A smile formed on my face, my eyes moving from person to person. By this time my dad finally walked out of the kitchen behind Mr. Williams. When my eyes met his, he flashed me a warm smile with a soft nod. My mother sat comfortably in her chair, slowly looking over at me. “Ahem.” I cleared my throat, placing the fork down. “Well then,” I started. “She said…”
The Williams inched closer to me, hanging on every word.
“She said….” I stared at each one of them. My father didn’t bother to move, maybe the tension was too high? He only stood there silently, watching all of them with pride. “She said, we needed a change, he said, it’s for the best.”
Confusion took control of the Williams as they listened. “They said, the next one will be yours, son.” My eyes stared down at the half-eaten pie as I spoke. My father’s right hand moved around Mr. William’s face, tugging him back out of his seat as he stabbed a knife through his throat. My mother’s smile was wild and crazed. With one motion she leaped on the table and lunged herself at Mrs.
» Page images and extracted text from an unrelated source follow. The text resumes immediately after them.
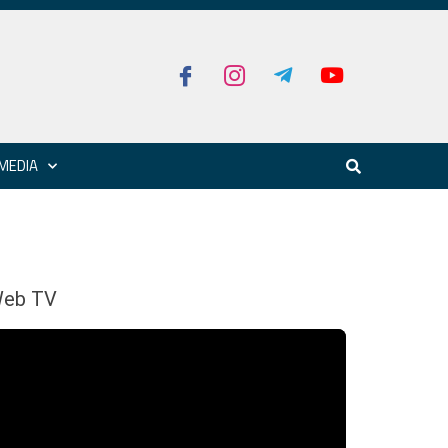
MEDIA
eb TV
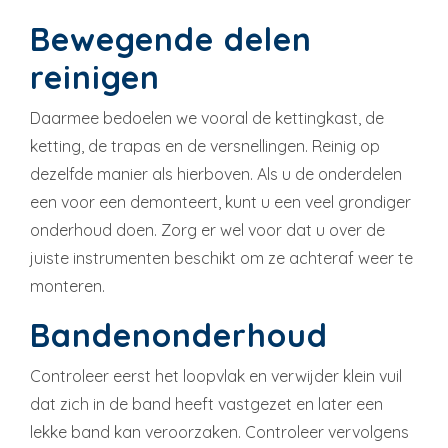
Bewegende delen
reinigen
Daarmee bedoelen we vooral de kettingkast, de
ketting, de trapas en de versnellingen. Reinig op
dezelfde manier als hierboven. Als u de onderdelen
een voor een demonteert, kunt u een veel grondiger
onderhoud doen. Zorg er wel voor dat u over de
juiste instrumenten beschikt om ze achteraf weer te
monteren.
Bandenonderhoud
Controleer eerst het loopvlak en verwijder klein vuil
dat zich in de band heeft vastgezet en later een
lekke band kan veroorzaken. Controleer vervolgens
William. Amy screamed loudly while our mothers wrestled on the ground. Mrs. William screamed for Amy to run; she struggled and pleaded for us to stop.
My mom assailed Mrs. Williams relentlessly, stabbing the fork into her face while Mrs. William’s screams grew louder. She repeated the action over and over until there was no movement from Mrs. William anymore. My father glided across the table towards Amy. She busted from her chair and tried to escape. His knife sliced open her right arm as she made her way into the living room. I was already there, blocking the front door, staring at her with a crooked smile. My hands behind my back, I greeted her with the eyes of a crazed man, lust and hatred flashing in my eyes. She paused, terror filling her face. Tears rolled down her cheek; it was beautiful. My father broke through the door like a madman as she screamed loudly. His smile was that of a monster, his body moving like wind, the blood on the knife shining as he swung it wildly at her. She raced towards the back door as the knife barely missed her throat. He didn’t follow; he only stood there smiling, his hand moving towards mine, placing the knife in my left hand.
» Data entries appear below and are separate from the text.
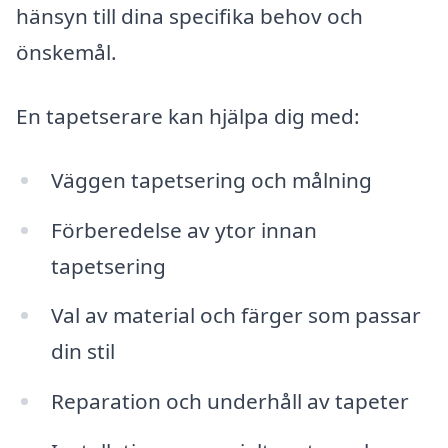
hänsyn till dina specifika behov och
önskemål.
En tapetserare kan hjälpa dig med:
Väggen tapetsering och målning
Förberedelse av ytor innan
tapetsering
Val av material och färger som passar
din stil
Reparation och underhåll av tapeter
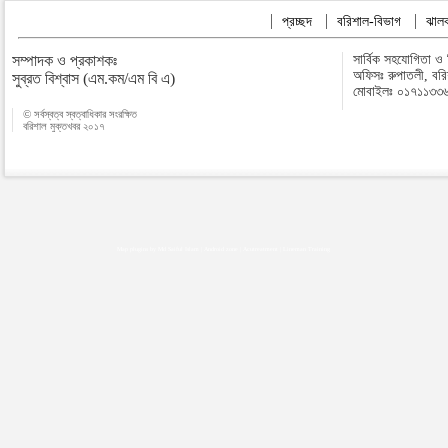
প্রচ্ছদ
বরিশাল-বিভাগ
ঝালক
সম্পাদক ও প্রকাশকঃ
সার্বিক সহযোগিতা ও
অফিসঃ রুপাতলী, বর
সুব্রত বিশ্বাস (এম.কম/এম বি এ)
মোবাইলঃ ০১৭১১৩৩
© সর্বস্বত্ব স্বত্বাধিকার সংরক্ষিত
বরিশাল মুক্তখবর ২০১৭
Map plugins by Md Saiful Islam
|
Android zone
|
Acutreatment
|
Lineman Training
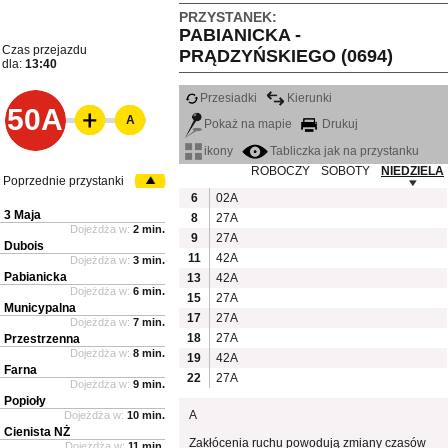
PRZYSTANEK:
PABIANICKA -
Czas przejazdu
PRĄDZYŃSKIEGO (0694)
dla:
13:40
Przesiadki
Kierunki
50A
A
Pokaż na mapie
Drukuj
ikony
Tabliczka jak na przystanku
ROBOCZY
SOBOTY
NIEDZIELA
Poprzednie przystanki
6
02A
3 Maja
8
27A
Dojeżdża w:
2 min.
9
27A
Dubois
11
42A
Dojeżdża w:
3 min.
Pabianicka
13
42A
Dojeżdża w:
6 min.
15
27A
Municypalna
17
27A
Dojeżdża w:
7 min.
18
27A
Przestrzenna
Dojeżdża w:
8 min.
19
42A
Farna
22
27A
Dojeżdża w:
9 min.
Popioły
A
Dojeżdża w:
10 min.
Cienista NŻ
Zakłócenia ruchu powodują zmiany czasów
Dojeżdża w:
11 min.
My mom walked out of the dining room staring at us. “She’s all yours.”
I won’t bore you with what came next, because you already heard the tale. Amy ran through the darkness; I followed. She struggled, she fought. But at the end of the night, I tasted victory. At the end of it all, I ate myself sick with the taste of victory. I drank myself stupid with her blood. As I towered over her cold body, I stared into the eyes of another. He will tell a tale of this night. Just like Jonathon had done the nights before. Just like Jonathon, he will be slipshod about the story. He will tell as many as he can. He drew us to him, and at the end he knew.